The data translation web services model is an extension of the multilingual translation web services model. The main methods and techniques we designed to apply here is similar to previous one. But it expands to the databases not only containing the lexical database but also comprised by image databases. Knowledge base builds up with databases and rule bases. Descriptions and annotations of the image shapes are to be stored in the data bases. The rules of searching and retrieving specific images from image database and matching rules between images and its text-annotations or descriptions are stored in the rule bases. The function of data translation engine is to be a reasoning machine based on production rules. Decision tree learning algorithms need to be applied in order to realize accurate and efficient translation within different types of visual data. We also could consider object recognition as machine translation when translating from images or moving pictures to text or vice versa in our further work.

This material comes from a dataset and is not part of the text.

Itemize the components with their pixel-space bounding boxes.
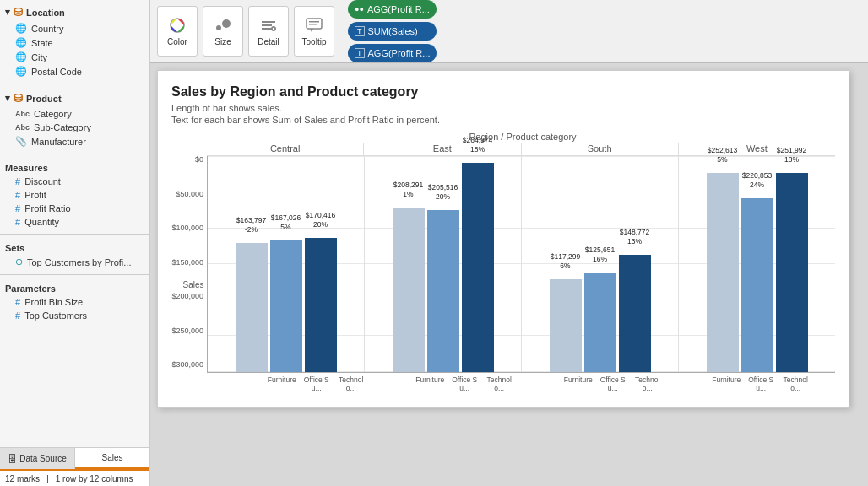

Currently the web-based translation services are mainly for website translation, and can only handle uncomplicated context. Our approach in fact is to build an open architecture for data translation web services. It is not only faced to the translate websites, but also to handle all the software systems, file systems and even operating systems. This is a great advantage for people with minority languages because it costs too much to translate system into every minority language; but with this web services, it is easy for the people to access the information out of their language knowledge. All kinds of information in the world such as text, image, audio and video can be shared with people all around the world by the data translation web services.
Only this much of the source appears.